#### Records supplied

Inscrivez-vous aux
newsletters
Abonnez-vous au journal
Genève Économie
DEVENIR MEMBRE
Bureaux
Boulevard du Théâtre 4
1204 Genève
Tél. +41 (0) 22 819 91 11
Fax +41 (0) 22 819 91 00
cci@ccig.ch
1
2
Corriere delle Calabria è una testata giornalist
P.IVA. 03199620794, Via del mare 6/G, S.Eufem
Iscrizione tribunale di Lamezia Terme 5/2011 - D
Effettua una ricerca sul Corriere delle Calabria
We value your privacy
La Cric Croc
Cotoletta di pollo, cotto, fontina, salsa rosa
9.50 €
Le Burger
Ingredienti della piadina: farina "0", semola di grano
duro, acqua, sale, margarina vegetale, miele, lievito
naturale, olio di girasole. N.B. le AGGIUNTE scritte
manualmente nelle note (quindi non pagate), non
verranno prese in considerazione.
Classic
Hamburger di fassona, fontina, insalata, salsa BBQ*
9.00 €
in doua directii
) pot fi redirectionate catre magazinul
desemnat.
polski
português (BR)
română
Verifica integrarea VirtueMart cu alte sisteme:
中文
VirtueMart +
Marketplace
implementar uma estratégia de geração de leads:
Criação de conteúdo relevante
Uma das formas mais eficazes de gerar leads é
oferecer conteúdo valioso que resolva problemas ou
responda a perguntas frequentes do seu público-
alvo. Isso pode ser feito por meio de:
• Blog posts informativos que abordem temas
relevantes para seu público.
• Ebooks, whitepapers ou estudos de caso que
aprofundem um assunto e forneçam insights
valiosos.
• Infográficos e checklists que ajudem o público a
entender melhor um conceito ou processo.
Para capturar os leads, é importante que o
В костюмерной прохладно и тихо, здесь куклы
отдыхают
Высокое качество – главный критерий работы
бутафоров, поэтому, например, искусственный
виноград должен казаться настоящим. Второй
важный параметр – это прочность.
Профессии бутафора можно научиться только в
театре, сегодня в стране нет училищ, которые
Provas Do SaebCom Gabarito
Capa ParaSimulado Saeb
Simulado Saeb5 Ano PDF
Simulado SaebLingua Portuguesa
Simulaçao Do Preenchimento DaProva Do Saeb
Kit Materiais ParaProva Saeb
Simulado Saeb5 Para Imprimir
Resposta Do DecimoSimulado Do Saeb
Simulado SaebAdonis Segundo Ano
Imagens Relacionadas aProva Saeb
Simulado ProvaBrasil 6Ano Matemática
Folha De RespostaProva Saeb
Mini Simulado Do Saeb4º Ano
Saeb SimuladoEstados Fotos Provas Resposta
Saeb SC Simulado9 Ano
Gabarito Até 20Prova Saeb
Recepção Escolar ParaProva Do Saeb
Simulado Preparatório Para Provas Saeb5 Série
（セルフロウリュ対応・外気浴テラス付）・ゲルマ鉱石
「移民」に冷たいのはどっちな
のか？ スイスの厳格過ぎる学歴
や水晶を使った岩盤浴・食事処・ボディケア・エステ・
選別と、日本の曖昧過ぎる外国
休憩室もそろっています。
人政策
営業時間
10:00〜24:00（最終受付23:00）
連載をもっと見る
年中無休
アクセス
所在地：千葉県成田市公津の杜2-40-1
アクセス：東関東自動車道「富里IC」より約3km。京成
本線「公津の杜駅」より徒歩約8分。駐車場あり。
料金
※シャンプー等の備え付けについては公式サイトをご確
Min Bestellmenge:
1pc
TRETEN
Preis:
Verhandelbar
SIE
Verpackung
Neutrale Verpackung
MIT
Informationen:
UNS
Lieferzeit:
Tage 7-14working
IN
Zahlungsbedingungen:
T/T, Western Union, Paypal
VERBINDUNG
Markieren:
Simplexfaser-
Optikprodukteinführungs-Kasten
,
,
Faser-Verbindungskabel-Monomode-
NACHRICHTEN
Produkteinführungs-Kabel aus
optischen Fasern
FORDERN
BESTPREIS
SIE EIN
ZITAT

########

_Instructions for the task_. Give back the opening line of the records above and every line after it, up to and including the one with "naturale, olio di", unchanged.

_Response_.
Inscrivez-vous aux
newsletters
Abonnez-vous au journal
Genève Économie
DEVENIR MEMBRE
Bureaux
Boulevard du Théâtre 4
1204 Genève
Tél. +41 (0) 22 819 91 11
Fax +41 (0) 22 819 91 00
cci@ccig.ch
1
2
Corriere delle Calabria è una testata giornalist
P.IVA. 03199620794, Via del mare 6/G, S.Eufem
Iscrizione tribunale di Lamezia Terme 5/2011 - D
Effettua una ricerca sul Corriere delle Calabria
We value your privacy
La Cric Croc
Cotoletta di pollo, cotto, fontina, salsa rosa
9.50 €
Le Burger
Ingredienti della piadina: farina "0", semola di grano
duro, acqua, sale, margarina vegetale, miele, lievito
naturale, olio di girasole. N.B. le AGGIUNTE scritte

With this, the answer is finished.